Contrastive pre-training (e.g., CLIP, MoCo) is a central paradigm for learning general-purpose representations, yet its data efficiency has long been overlooked. The main challenges are:

Absence of reliable labels: Self-supervised learning objectives provide no explicit labels, making it infeasible to estimate per-sample class probabilities as in supervised methods (e.g., EL2N).

Massive data scale: Pre-training datasets typically contain millions to billions of samples, rendering per-sample gradient or Hessian computation impractical.

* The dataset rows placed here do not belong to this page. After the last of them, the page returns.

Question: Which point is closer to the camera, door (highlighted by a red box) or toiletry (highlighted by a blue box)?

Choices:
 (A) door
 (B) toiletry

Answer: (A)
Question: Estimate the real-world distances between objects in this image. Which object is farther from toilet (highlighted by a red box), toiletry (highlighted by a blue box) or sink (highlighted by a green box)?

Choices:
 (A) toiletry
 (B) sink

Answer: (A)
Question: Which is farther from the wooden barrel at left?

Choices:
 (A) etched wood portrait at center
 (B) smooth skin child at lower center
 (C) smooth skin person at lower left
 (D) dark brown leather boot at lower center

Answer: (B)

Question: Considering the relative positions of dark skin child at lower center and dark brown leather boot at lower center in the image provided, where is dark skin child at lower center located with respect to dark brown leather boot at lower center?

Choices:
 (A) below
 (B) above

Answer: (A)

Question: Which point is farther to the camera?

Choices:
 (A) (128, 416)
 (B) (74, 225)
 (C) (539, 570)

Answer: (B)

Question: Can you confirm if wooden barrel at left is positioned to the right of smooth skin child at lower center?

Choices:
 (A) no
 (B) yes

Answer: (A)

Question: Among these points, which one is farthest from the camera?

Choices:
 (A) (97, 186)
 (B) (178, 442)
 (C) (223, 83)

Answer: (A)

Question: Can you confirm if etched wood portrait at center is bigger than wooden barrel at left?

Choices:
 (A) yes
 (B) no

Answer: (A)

Existing approaches primarily rely on static coreset selection, filtering important data prior to training. Drawing an analogy to the advantage of dynamic sparse training (DST) over static sparse training, the authors argue that static pruning cannot dynamically track changes in data utility throughout pre-training.

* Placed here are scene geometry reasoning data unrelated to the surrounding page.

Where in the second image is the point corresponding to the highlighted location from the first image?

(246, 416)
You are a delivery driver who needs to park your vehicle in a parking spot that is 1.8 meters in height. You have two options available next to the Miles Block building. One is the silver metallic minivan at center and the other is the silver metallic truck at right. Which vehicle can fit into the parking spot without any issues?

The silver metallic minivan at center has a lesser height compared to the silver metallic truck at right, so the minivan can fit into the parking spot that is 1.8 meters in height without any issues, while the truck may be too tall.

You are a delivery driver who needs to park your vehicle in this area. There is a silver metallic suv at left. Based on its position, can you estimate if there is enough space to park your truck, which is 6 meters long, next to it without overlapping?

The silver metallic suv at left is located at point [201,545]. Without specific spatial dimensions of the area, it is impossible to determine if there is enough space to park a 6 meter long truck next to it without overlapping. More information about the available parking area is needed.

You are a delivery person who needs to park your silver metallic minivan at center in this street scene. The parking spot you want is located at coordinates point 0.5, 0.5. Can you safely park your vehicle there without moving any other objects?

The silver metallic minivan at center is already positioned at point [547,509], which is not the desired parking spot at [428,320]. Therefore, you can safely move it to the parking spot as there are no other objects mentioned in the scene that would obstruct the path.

Core Insight: Dataset pruning can be decomposed into two sub-problems: (1) metric identification — what proxy metric to use; and (2) pruning strategy design — how to decide which data to prune. SCAN addresses both through a dynamic bootstrapping solution.

Method

Metric Selection

InfoNCE loss is adopted as the proxy metric, as it satisfies: - Dynamic adaptability: updated continuously during training - Low computational overhead: requires no additional computation - Reflection of learning state: low loss = sufficiently learned; high loss = poor alignment

Pruning Candidate Identification

Two categories of data are identified for pruning:

Redundant data: The \(\rho\) fraction of samples with the lowest loss, already well memorized by the model:

\[\mathcal{D}_t^{red} = \mathcal{D}_{t:i}, \quad i \in {}_{\prec\rho}\bar{\mathcal{L}}_{f \rightarrow g}\]

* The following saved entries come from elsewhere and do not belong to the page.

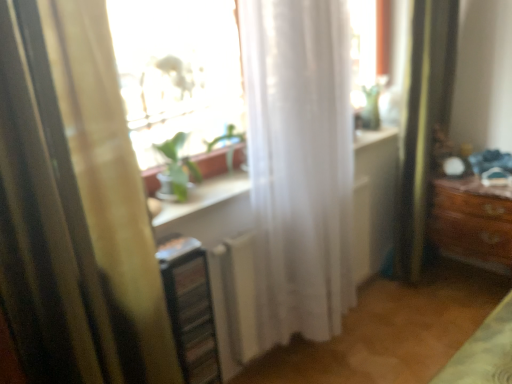 Question: From a real-world perspective, does metallic silver shelf at lower left sit lower than white sheer curtain at center, placed as the second curtain when sorted from left to right?

Choices:
 (A) no
 (B) yes

Answer: (B)

Question: From the image's perspective, is metallic silver shelf at lower left located beneath white sheer curtain at center, placed as the second curtain when sorted from left to right?

Choices:
 (A) no
 (B) yes

Answer: (B)

Question: Considering the relative sizes of metallic silver shelf at lower left and white sheer curtain at center, positioned as the 1th curtain in right-to-left order, in the image provided, is metallic silver shelf at lower left thinner than white sheer curtain at center, positioned as the 1th curtain in right-to-left order,?

Choices:
 (A) yes
 (B) no

Answer: (A)

Question: Does metallic silver shelf at lower left have a smaller size compared to white sheer curtain at center, positioned as the 1th curtain in right-to-left order?

Choices:
 (A) no
 (B) yes

Answer: (B)

Question: Is metallic silver shelf at lower left further to the viewer compared to white sheer curtain at center, positioned as the 1th curtain in right-to-left order?

Choices:
 (A) no
 (B) yes

Answer: (B)

Question: Can you confirm if metallic silver shelf at lower left is taller than white sheer curtain at center, placed as the second curtain when sorted from left to right?

Choices:
 (A) yes
 (B) no

Answer: (B)

Question: Does transparent glass window at center have a smaller size compared to yellow striped curtain at left, the 1th curtain positioned from the left?

Choices:
 (A) no
 (B) yes

Answer: (B)

Question: Is transparent glass window at center outside yellow striped curtain at left, the 1th curtain positioned from the left?

Choices:
 (A) no
 (B) yes

Answer: (B)

Question: Is transparent glass window at center facing away from yellow striped curtain at left, the 1th curtain positioned from the left?

Choices:
 (A) no
 (B) yes

Answer: (A)

Question: From a real-world perspective, is transparent glass window at center positioned over yellow striped curtain at left, the 1th curtain positioned from the left, based on gravity?

Choices:
 (A) yes
 (B) no

Answer: (A)

Question: From the image's perspective, is transparent glass window at center below yellow striped curtain at left, placed as the 2th curtain when sorted from right to left?

Choices:
 (A) no
 (B) yes

Answer: (A)

Question: Are transparent glass window at center and yellow striped curtain at left, placed as the 2th curtain when sorted from right to left, located far from each other?

Choices:
 (A) yes
 (B) no

Answer: (B)

Question: From the image's perspective, is white sheer curtain at center, positioned as the 1th curtain in right-to-left order, over green fabric shower curtain at right?

Choices:
 (A) no
 (B) yes

Answer: (A) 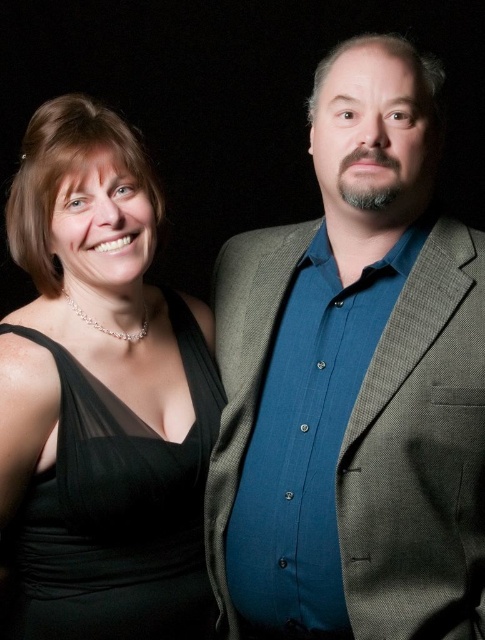 You are organizing a charity event and need to ensure that all donated clothing items fit into storage boxes. The storage box you have can only accommodate items smaller than the black satin dress at left. Will the textured gray blazer at center fit into the box?

The textured gray blazer at center is larger in size than the black satin dress at left, so it will not fit into the storage box designed for items smaller than the black satin dress at left.

You are a photographer setting up for a photoshoot. You have a camera with a 1.5 meter wide frame. You need to position both the textured gray blazer at center and the black satin dress at left within the frame. Can you fit both objects in the frame without moving the camera?

The textured gray blazer at center might be wider than the black satin dress at left, but since the camera frame is 1.5 meters wide, it is possible to fit both objects within the frame as long as their combined width does not exceed 1.5 meters. However, the exact fit depends on the actual widths of the blazer and dress.

You are a photographer setting up for a photoshoot. You have a camera with a 10 inch wide lens. You need to position the camera so that both the textured gray blazer at center and the black satin dress at left are fully in frame. Can you fit both objects within the lens width without moving the camera?

The distance between the textured gray blazer at center and the black satin dress at left is 9.93 inches, which is slightly less than the 10 inch wide lens. Therefore, both objects can fit within the lens width without moving the camera.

Ill-matched data: The \(\rho\) fraction of samples with the highest loss, exhibiting poor image-text semantic alignment:

\[\mathcal{D}_t^{ill} = \mathcal{D}_{t:j}, \quad j \in {}_{\succ\rho}\bar{\mathcal{L}}_{f \rightarrow g}\]

The final candidate set is \(\mathcal{D}' = \mathcal{D}^{red} \cup \mathcal{D}^{ill}\) (intersection from both ends).

Warm-up strategy: Pruning begins when the relative loss reduction between adjacent epochs satisfies \((\mathcal{L}'_{pre} - \mathcal{L}'_{cur})/(\mathcal{L}'_{pre} + \epsilon) \geq T_{td}\), where \(T_{td}\) is a predefined threshold.

Dataset Mutation (Bootstrapping)

Rather than using a fixed pruning ratio, a cosine annealing strategy is employed to dynamically adjust the current pruning ratio:

\[\rho_{cur} = \frac{1}{2}\left(1 + \cos\left((\tau_{cos} - (\tau_{cur} \bmod (\tau_{cos}+1))) \frac{\pi}{\tau_{cos}}\right)\right)\]

The pruning ratio increases periodically throughout training; \(\rho_{cur}|\mathcal{D}'|\) samples are randomly selected from the candidate set \(\mathcal{D}'\) for pruning. Every \((\tau_{cos}+1)\) epochs, the candidate set is regenerated from the full dataset and the process resets for a new iteration.

Key Experimental Results

CLIP Pre-training Results (CC12M+, 30% Pruning Rate)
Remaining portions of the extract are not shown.